Learn about key evaluation and management (E/M) code changes coming in 2021 during a daylong Practice Management & Coding Update on Tuesday, Nov. 10, at ACR Convergence 2020. Led by moderators Antanya Chung-Gardiner and Carla Parris, the workshop will include a brief history of E/M codes and why broad changes have been implemented to reform physician payments and reduce the administrative burden associated with these services.
The bulk of the workshop will focus on key coding policy changes for 2021 and beyond. Sean Weiss, CHC, CPC, partner, vice president and chief compliance officer at DoctorsManagement, Knoxville, Tenn., and Jean Acevedo, CHC, CPC, president and CEO, Acevedo Consulting Inc., Delray Beach, Fla., will discuss the impact of the 2021 coding changes on physician practices. All E/M coding changes apply only to office or other outpatient service codes, including telehealth services, and do not apply to hospital or other E/M codes.
Among the key coding changes is the requirement for providers and physician practices to choose a level of service for office visits with either medical decision making (MDM) or time spent. Under the new codes, the history and exam will no longer be scored, although they still have to be documented and support medical necessity. Instead, physicians need to decide whether to code using the MDM component (including diagnoses, data and complexity, and risk) or the total time spent, including face-to-face and non-face-to-face time with the patient, which can now be reported as a range of time.

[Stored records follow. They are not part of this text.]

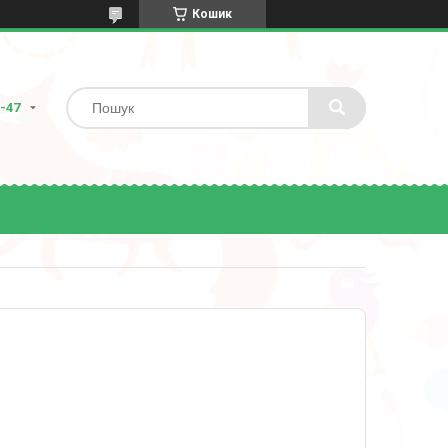
Кошик
8-47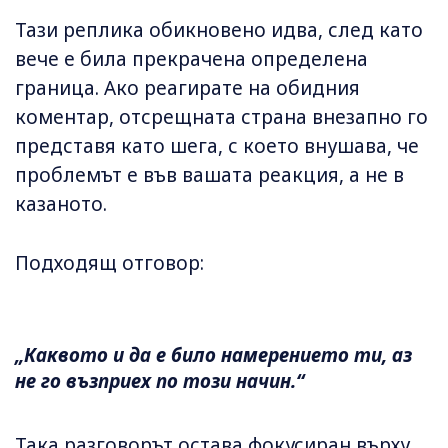
Тази реплика обикновено идва, след като
вече е била прекрачена определена
граница. Ако реагирате на обидния
коментар, отсрещната страна внезапно го
представя като шега, с което внушава, че
проблемът е във вашата реакция, а не в
казаното.
Подходящ отговор:
„Каквото и да е било намерението ти, аз
не го възприех по този начин.“
Така разговорът остава фокусиран върху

“I believe participants will be delighted to hear that only a clinically appropriate history and physical exam will be required from a coding perspective, [with] no more counting bullets or systems,” says Ms. Acevedo, who underscores the need for rheumatologists to understand the three elements of MDM and new definitions, such as “problem addressed” and “stable chronic illness,” that are critical for proper coding. Rheumatologists will find these new documentation requirements very beneficial, she says.

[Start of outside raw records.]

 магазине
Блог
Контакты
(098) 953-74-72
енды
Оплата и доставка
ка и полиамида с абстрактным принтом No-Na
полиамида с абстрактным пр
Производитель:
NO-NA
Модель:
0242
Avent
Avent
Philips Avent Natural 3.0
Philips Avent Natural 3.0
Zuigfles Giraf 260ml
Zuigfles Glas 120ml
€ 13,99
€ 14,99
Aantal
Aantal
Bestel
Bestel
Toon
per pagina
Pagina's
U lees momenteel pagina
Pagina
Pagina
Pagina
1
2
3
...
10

Mr. Weiss will cover traps that providers need to avoid when implementing these new codes. For example, it’s important to understand how to define “medical necessity,” how it is understood legally and how it is used by Medicare. He will describe how providers can establish medical necessity and how to effectively appeal claims.

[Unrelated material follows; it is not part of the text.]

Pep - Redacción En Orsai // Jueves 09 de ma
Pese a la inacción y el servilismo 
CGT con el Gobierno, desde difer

Mr. Weiss will also talk about the impact of coding changes on compliance and how the June 2020 update will affect enforcement of the U.S. Department of Justice’s guidelines on corporate compliance programs. He will focus on three critical questions that providers and physician practices need to address: 1) how well their corporation’s compliance program is designed; 2) whether the compliance program is being applied earnestly and in good faith; and 3) whether the compliance program works in practice.